Towards a self-review question-generator for Wikipedia articles

Andrew K F Lui and Ng Sin-chun
Open University of Hong Kong
Hong Kong SAR, China

Li Siu Cheung
Hong Kong Baptist University
Hong Kong SAR, China

Wikipedia has become a major resource for teaching and learning. Although there is still some scepticism about its reliability and scholarly standard, many schools and universities have incorporated Wikipedia articles into their syllabuses. With an increased effort to manage the reliability of Wikipedia articles and proper reviewing by teachers, there is little reason to reject this free, timely and abundant source of learning content. When a student is asked to read an article, it is a good practice to provide self-review questions to guide the focus of reading. Such self-review questions assess knowledge of the major concepts and their relations in the text. The project outlined in this paper aims to develop a self-review question-generator for Wikipedia articles. The system exploits the style and structural uniformity of Wikipedia articles and applies natural language processing techniques to electronic text to identify the key concepts and create relevant questions. Part of the system is a wrapper interface that supports the viewing of an article and the display of dynamically generated exercises at the same time.
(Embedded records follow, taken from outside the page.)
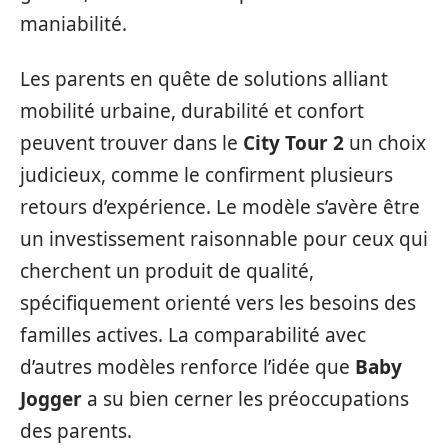
maniabilité.
Les parents en quête de solutions alliant
mobilité urbaine, durabilité et confort
peuvent trouver dans le
City Tour 2
un choix
judicieux, comme le confirment plusieurs
retours d’expérience. Le modèle s’avère être
un investissement raisonnable pour ceux qui
cherchent un produit de qualité,
spécifiquement orienté vers les besoins des
familles actives. La comparabilité avec
d’autres modèles renforce l’idée que
Baby
Jogger
a su bien cerner les préoccupations
des parents.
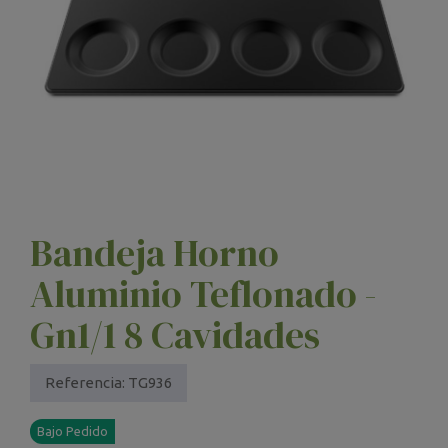
Bandeja Horno
Aluminio Teflonado -
Gn1/1 8 Cavidades
Referencia:
TG936
Bajo Pedido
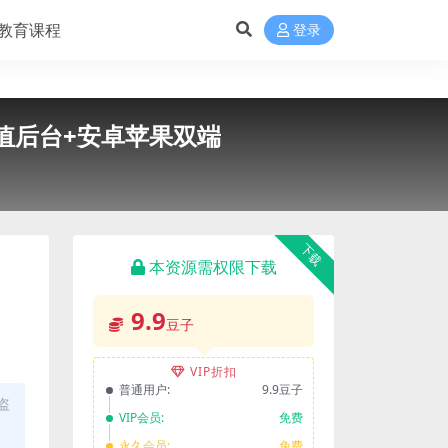
教育课程
登录
值后台+安卓苹果双端
下载
本资源需权限下载
9.9
豆子
VIP折扣
普通用户:
9.9豆子
盗
VIP会员:
免费
永久会员:
免费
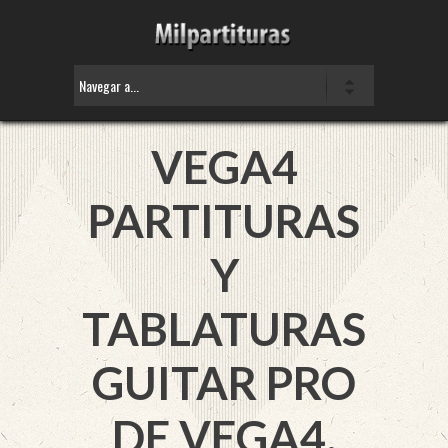
VEGA4
PARTITURAS
Y
TABLATURAS
GUITAR PRO
DE VEGA4.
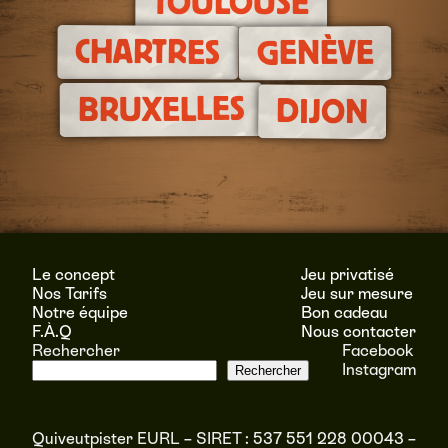
TOULOUSE
CHARTRES
GENÈVE
BRUXELLES
DIJON
Le concept
Jeu privatisé
Nos Tarifs
Jeu sur mesure
Notre équipe
Bon cadeau
F.À.Q
Nous contacter
Rechercher
Facebook
Instagram
Rechercher
Quiveutpister EURL – SIRET : 537 551 228 00043 –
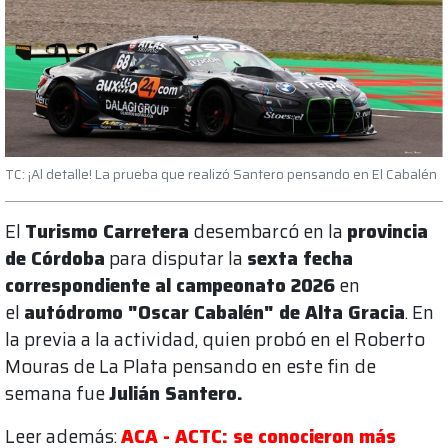
TC: ¡Al detalle! La prueba que realizó Santero pensando en El Cabalén
El
Turismo Carretera
desembarcó en la
provincia
de Córdoba
para disputar la
sexta fecha
correspondiente al campeonato 2026
en
el
autódromo "Oscar Cabalén" de Alta Gracia
. En
la previa a la actividad, quien probó en el Roberto
Mouras de La Plata pensando en este fin de
semana fue
Julián Santero.
Leer además:
ACA - ACTC: se conocieron más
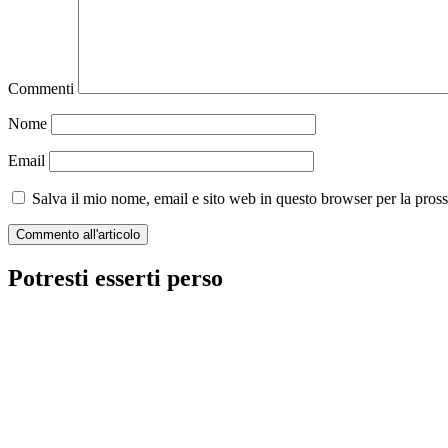
Commenti
Nome
Email
Salva il mio nome, email e sito web in questo browser per la pro
Potresti esserti perso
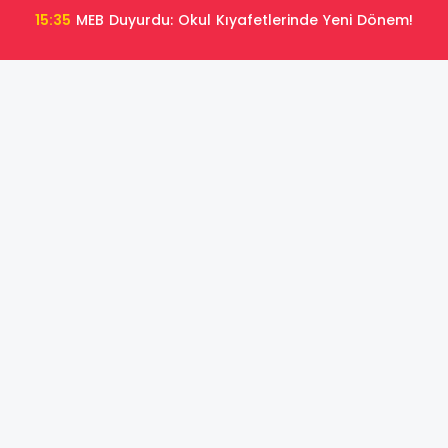
15:35
MEB Duyurdu: Okul Kıyafetlerinde Yeni Dönem!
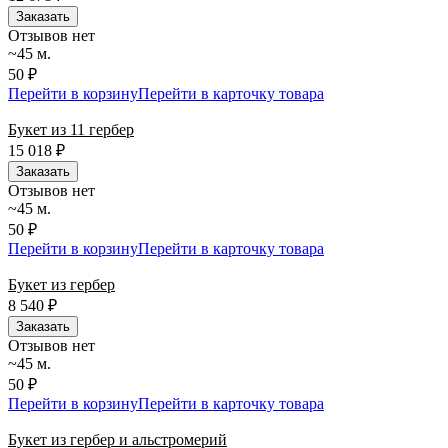
Заказать
Отзывов нет
~45 м.
50 ₽
Перейти в корзину
Перейти в карточку товара
Букет из 11 гербер
15 018
₽
Заказать
Отзывов нет
~45 м.
50 ₽
Перейти в корзину
Перейти в карточку товара
Букет из гербер
8 540
₽
Заказать
Отзывов нет
~45 м.
50 ₽
Перейти в корзину
Перейти в карточку товара
Букет из гербер и альстромерий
Questioning and answering is often central to the learning process, with good questions motivating students to find answers. As designing questions for students is an intellectually challenging task, it is clearly very difficult to automate this process. A good question in a teaching-learning context should be short, clear, at the right level and phrased in an appropriate manner. There are many types of questions, most often categorized according to their purpose or intention. Of these, the closed type, with specific answers, is the easiest to be fully automated: with a known answer and its context, one can design an algorithm to formulate a simple question. Several systems have been proposed for the generation of cloze tests for the assessment of context and vocabulary abilities. These systems operate by identifying a vocabulary item in a sentence and removing the word for students to guess it from the sentence context. The key is to find vocabulary at the appropriate level of challenge for the students.
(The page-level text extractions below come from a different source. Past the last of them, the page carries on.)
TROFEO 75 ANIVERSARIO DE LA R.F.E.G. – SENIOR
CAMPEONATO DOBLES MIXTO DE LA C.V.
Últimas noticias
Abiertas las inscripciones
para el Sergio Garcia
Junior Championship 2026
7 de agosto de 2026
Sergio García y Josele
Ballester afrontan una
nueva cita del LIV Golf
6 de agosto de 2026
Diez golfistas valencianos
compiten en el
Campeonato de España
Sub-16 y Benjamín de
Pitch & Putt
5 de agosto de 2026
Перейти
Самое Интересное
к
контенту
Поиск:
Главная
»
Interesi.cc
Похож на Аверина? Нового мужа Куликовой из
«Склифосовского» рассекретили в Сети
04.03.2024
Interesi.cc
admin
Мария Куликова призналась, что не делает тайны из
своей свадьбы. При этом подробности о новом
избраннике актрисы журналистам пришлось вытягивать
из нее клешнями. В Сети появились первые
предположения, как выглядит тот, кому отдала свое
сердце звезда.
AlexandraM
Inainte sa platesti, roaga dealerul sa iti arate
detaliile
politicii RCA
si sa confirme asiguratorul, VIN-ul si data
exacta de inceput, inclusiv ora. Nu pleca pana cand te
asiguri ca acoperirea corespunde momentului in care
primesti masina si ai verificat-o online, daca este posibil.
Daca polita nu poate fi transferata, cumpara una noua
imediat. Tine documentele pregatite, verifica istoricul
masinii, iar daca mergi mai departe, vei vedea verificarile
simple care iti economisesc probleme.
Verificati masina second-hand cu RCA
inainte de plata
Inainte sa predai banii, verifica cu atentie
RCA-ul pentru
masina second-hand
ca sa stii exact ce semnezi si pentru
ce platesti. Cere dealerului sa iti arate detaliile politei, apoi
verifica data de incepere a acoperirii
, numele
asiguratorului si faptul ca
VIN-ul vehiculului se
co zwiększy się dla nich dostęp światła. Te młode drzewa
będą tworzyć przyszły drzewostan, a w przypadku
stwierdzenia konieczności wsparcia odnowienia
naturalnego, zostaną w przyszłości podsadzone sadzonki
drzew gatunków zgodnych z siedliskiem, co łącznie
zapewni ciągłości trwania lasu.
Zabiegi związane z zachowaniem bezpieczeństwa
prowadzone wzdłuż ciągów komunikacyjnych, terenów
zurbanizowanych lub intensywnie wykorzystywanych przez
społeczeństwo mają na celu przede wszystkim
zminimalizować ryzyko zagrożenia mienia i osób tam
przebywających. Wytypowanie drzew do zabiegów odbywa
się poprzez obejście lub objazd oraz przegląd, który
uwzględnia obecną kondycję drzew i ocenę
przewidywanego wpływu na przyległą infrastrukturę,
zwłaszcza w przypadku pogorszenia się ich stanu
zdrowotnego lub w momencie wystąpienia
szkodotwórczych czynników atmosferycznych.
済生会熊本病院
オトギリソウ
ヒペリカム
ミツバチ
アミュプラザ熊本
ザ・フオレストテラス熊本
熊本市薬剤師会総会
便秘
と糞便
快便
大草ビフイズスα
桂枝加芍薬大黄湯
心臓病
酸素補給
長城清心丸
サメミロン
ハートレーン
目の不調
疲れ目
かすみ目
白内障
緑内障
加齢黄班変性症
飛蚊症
This paper describes Wikaquest, a system that generates self-review questions for Wikipedia articles. Many of these questions are of the closed type, asking for specific conceptual knowledge explicitly quoted in the text. Wikaquest operates in the following manner:

downloading a Wikipedia article and filtering out its non-text content;
applying part-of-speech tagging to all the words;
applying a noun phrase chunker to find all the noun phrases and considering these as possible concepts for questions;
using a thematic relation extractor to build a concept table of the concepts, and their relations and thematic roles;
applying stemming, verb normalization and other typical text pre-processing tools before collecting statistics on the one-word and two-word terms;
calculating the importance of these terms based on statistical analysis techniques such as co-occurrence and term-frequency inverse-document-frequency; and
considering the important terms as key concepts and the answers for a to-be-generated question, choosing a key concept, looking up the related concepts and their thematic relations from the concept table, and omitting the chosen key concept to construct questions.
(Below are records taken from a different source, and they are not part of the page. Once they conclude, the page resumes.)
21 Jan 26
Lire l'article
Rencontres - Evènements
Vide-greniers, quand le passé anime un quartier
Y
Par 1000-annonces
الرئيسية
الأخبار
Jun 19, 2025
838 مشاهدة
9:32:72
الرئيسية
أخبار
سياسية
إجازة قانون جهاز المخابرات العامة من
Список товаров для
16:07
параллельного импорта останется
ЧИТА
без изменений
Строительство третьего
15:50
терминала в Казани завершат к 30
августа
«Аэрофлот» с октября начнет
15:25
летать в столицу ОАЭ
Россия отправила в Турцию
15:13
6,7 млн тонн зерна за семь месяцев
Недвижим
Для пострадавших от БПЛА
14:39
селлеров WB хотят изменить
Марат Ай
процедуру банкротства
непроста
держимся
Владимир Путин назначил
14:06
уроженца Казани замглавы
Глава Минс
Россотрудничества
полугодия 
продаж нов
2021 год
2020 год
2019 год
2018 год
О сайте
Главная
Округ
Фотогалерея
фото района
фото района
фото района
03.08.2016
Basically, the operation involves syntactic analysis to identify the concepts and their relations, and statistical analysis to estimate the importance of the concepts for selecting the appropriate ones for question construction.

The paper describes the operation of Wikaquest in more detail. It also analyses the problem of automatic question-generation, reviews relevant existing systems and outlines the prototype implementation of Wikaquest and its evaluation.